Summary

Description
Getting ready
Loading and preparing data
Exploring variability
- Importing results
- Saving results
Assessing extrapolation risks

Description

kuenm2 has a set of functions that help explore variability and uncertainty of suitability results obtaining from projections to distinct scenarios. In short, the following analyses can be performed:

Explore variability from replicates, model parameterizations, and General Circulation Models (GCMs) with projection_variability().
Assess extrapolation risks through analysis with single_mop() and projection_mop().

Getting ready

At this point it is assumed that kuenm2 is installed (if not, see the Main guide). Load kuenm2 and any other required packages, and define a working directory (if needed).

Note: functions from other packages (i.e., not from base R or kuenm2) used in this guide will be displayed as package::function().

# Load packages
library(kuenm2)
library(terra)

# Current directory
getwd()

# Define new directory
#setwd("YOUR/DIRECTORY")  # uncomment and modify if setting a new directory

# Saving original plotting parameters
original_par <- par(no.readonly = TRUE)

Loading and preparing data

When used in projects in which multiple projections were performed, these analyses require a model_projections object, which is the output of project_selected().

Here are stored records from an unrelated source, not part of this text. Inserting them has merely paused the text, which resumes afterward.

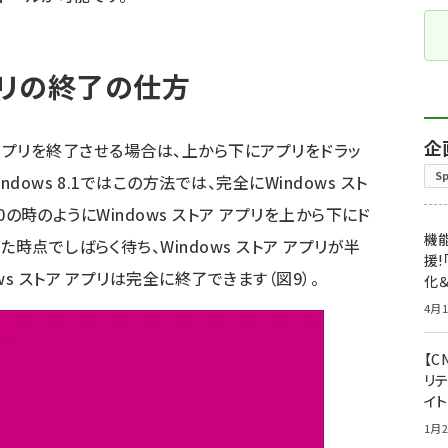
アプリの終了の仕方
企
ストア アプリを終了させる場合は、上から下にアプリをドラッ
S
dows 8.1ではこの方法では、完全にWindows スト
.0の時のようにWindows ストア アプリを上から下にド
機能
時点でしばらく待ち、Windows ストア アプリが半
援!
s ストア アプリは完全に終了できます（図9）。
化＆
4月1
【C
リ
イ
1月2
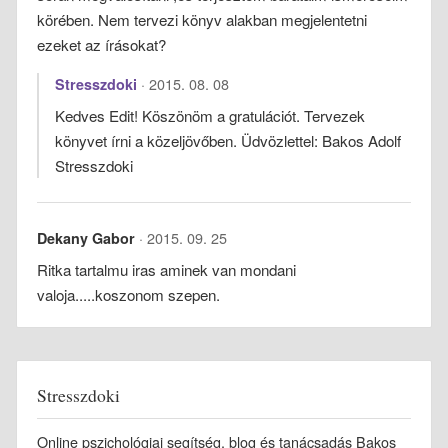
körében. Nem tervezi könyv alakban megjelentetni
ezeket az írásokat?
2015. 08. 08
Stresszdoki
Kedves Edit! Köszönöm a gratulációt. Tervezek
könyvet írni a közeljövőben. Üdvözlettel: Bakos Adolf
Stresszdoki
2015. 09. 25
Dekany Gabor
Ritka tartalmu iras aminek van mondani
valoja.....koszonom szepen.
Stresszdoki
Online pszichológiai segítség, blog és tanácsadás Bakos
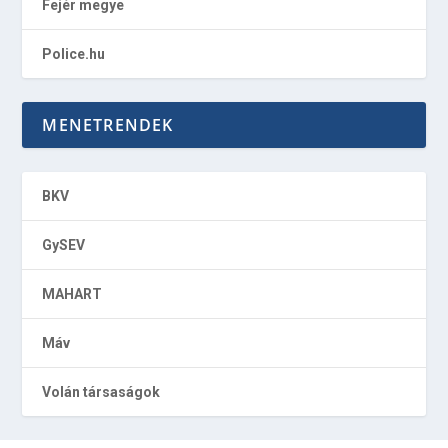
Fejér megye
Police.hu
MENETRENDEK
BKV
GySEV
MAHART
Máv
Volán társaságok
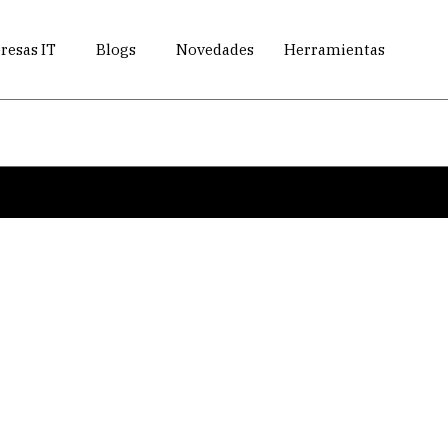
esas IT
Blogs
Novedades
Herramientas
Search
Eventos destacados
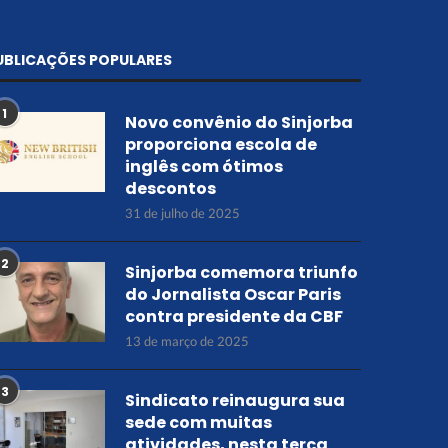
UBLICAÇÕES POPULARES
1
Novo convênio do Sinjorba
proporciona escola de
inglês com ótimos
descontos
31 de julho de 2025
2
Sinjorba comemora triunfo
do Jornalista Oscar Paris
contra presidente da CBF
13 de março de 2025
3
Sindicato reinaugura sua
sede com muitas
atividades, nesta terça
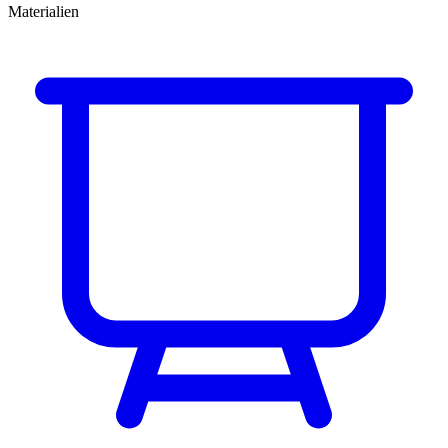
Materialien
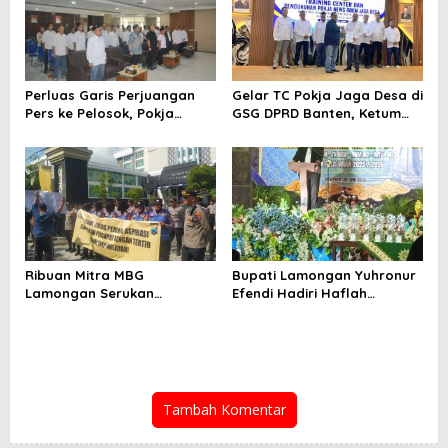
Perluas Garis Perjuangan
Gelar TC Pokja Jaga Desa di
Pers ke Pelosok, Pokja
GSG DPRD Banten, Ketum
Newsroom Jaga Desa
SMSI Firdaus Dorong
Kabupaten/Kota Resmi
Diversifikasi Bisnis
Dilantik
Perusahaan Media
Ribuan Mitra MBG
Bupati Lamongan Yuhronur
Lamongan Serukan
Efendi Hadiri Haflah
Kelanjutan Program Makan
Akhirussanah
Bergizi Gratis
Muhammadiyah Menongo,
Titip Pesan “Terus Belajar
Tanpa Henti” Menuju
Indonesia Emas 2045
Tambah Komentar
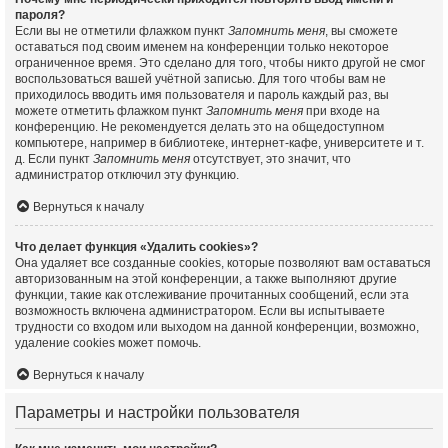
пароля?
Если вы не отметили флажком пункт
Запомнить меня
, вы сможете
оставаться под своим именем на конференции только некоторое
ограниченное время. Это сделано для того, чтобы никто другой не смог
воспользоваться вашей учётной записью. Для того чтобы вам не
приходилось вводить имя пользователя и пароль каждый раз, вы
можете отметить флажком пункт
Запомнить меня
при входе на
конференцию. Не рекомендуется делать это на общедоступном
компьютере, например в библиотеке, интернет-кафе, университете и т.
д. Если пункт
Запомнить меня
отсутствует, это значит, что
администратор отключил эту функцию.
Вернуться к началу
Что делает функция «Удалить cookies»?
Она удаляет все созданные cookies, которые позволяют вам оставаться
авторизованным на этой конференции, а также выполняют другие
функции, такие как отслеживание прочитанных сообщений, если эта
возможность включена администратором. Если вы испытываете
трудности со входом или выходом на данной конференции, возможно,
удаление cookies может помочь.
Вернуться к началу
Параметры и настройки пользователя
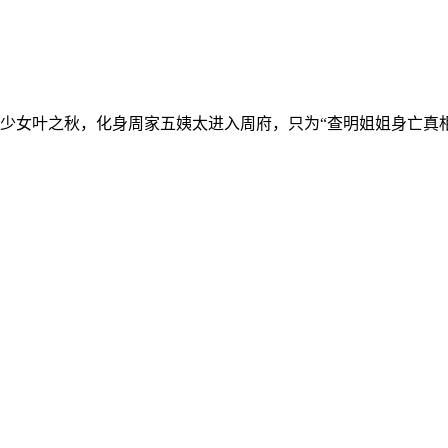
少女叶之秋，化身周家五姨太进入周府，只为“查明姐姐身亡真相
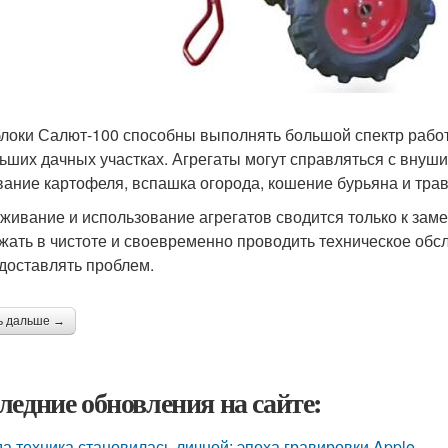
локи Салют-100 способны выполнять большой спектр работ
ьших дачных участках. Агрегаты могут справляться с внуш
вание картофеля, вспашка огорода, кошение бурьяна и травы
живание и использование агрегатов сводится только к зам
жать в чистоте и своевременно проводить техническое обслу
 доставлять проблем.
ь дальше →
ледние обновления на сайте:
да техника становилась личной: эпоха гравировки Apple.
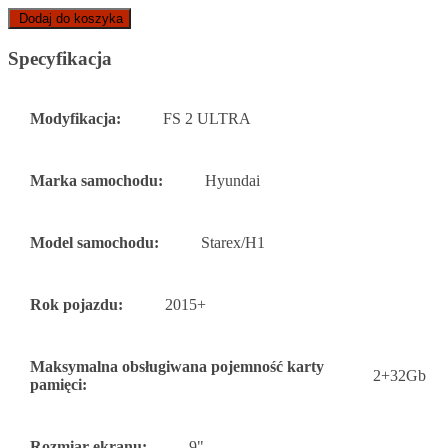
Dodaj do koszyka
Specyfikacja
Modyfikacja:
FS 2 ULTRA
Marka samochodu:
Hyundai
Model samochodu:
Starex/H1
Rok pojazdu:
2015+
Maksymalna obsługiwana pojemność karty
2+32Gb
pamięci:
Rozmiar ekranu:
9"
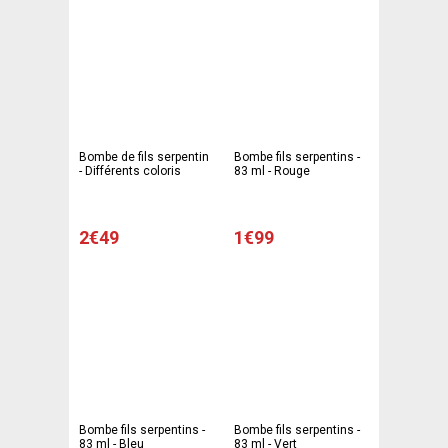
Bombe de fils serpentin
Bombe fils serpentins -
- Différents coloris
83 ml - Rouge
2€49
1€99
Bombe fils serpentins -
Bombe fils serpentins -
83 ml - Bleu
83 ml - Vert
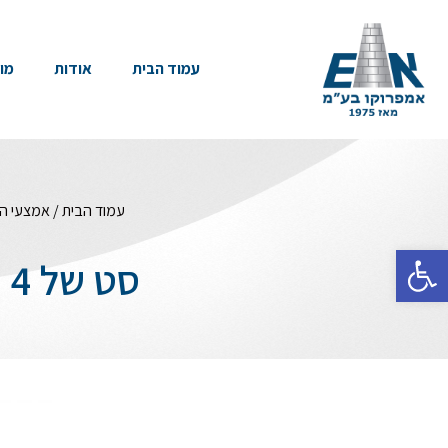
עמוד הבית
אודות
מו
עמוד הבית
/
אמצעי הג
פתח סרגל נגישות
סט של 4 חצאיות הגנה כולל מתקן קיר דגם 830R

Let’s load data and produce the required objects to continue with comparisons and variability and uncertainty estimations.

For more details about model projections, see “Project Models to a Single Scenario” and “Project Models to Multiple Scenarios”.

# Import calib_results_maxnet
data("fitted_model_maxnet", package = "kuenm2")

# Import path to raster files with future variables provided as example
# The data is located in the "inst/extdata" folder.
in_dir <- system.file("extdata", package = "kuenm2")

# Import raster layers (same used to calibrate and fit final models)
var <- rast(system.file("extdata", "Current_variables.tif", package = "kuenm2"))

# Get soilType
soiltype <- var$SoilType

# Organize and structure WorldClim files
# Create folder to save structured files
out_dir_future <- file.path(tempdir(), "Future_raw")  # Here, in a temporary directory

# Organize
organize_future_worldclim(input_dir = in_dir,  # Path to the raw variables from WorldClim
                          output_dir = out_dir_future, 
                          name_format = "bio_",  # Name format
                          static_variables = var$SoilType,  # Static variables
                          progress_bar = FALSE, overwrite = TRUE)
#> 
#> Variables successfully organized in directory:
#> C:\Users\wever\AppData\Local\Temp\RtmpAB76W7/Future_raw

# Create a "Current_raw" folder in a temporary directory
# and copy the rawvariables there.
out_dir_current <- file.path(tempdir(), "Current_raw")
dir.create(out_dir_current, recursive = TRUE)

# Save current variables in temporary directory
terra::writeRaster(var, file.path(out_dir_current, "Variables.tif"), 
                   overwrite = TRUE)

# Prepare projections using fitted models to check variables
pr <- prepare_projection(models = fitted_model_maxnet,
                         present_dir = out_dir_current,  # Directory with present-day variables
                         future_dir = out_dir_future,  # Directory with future variables
                         future_period = c("2041-2060", "2081-2100"),
                         future_pscen = c("ssp126", "ssp585"),
                         future_gcm = c("ACCESS-CM2", "MIROC6"))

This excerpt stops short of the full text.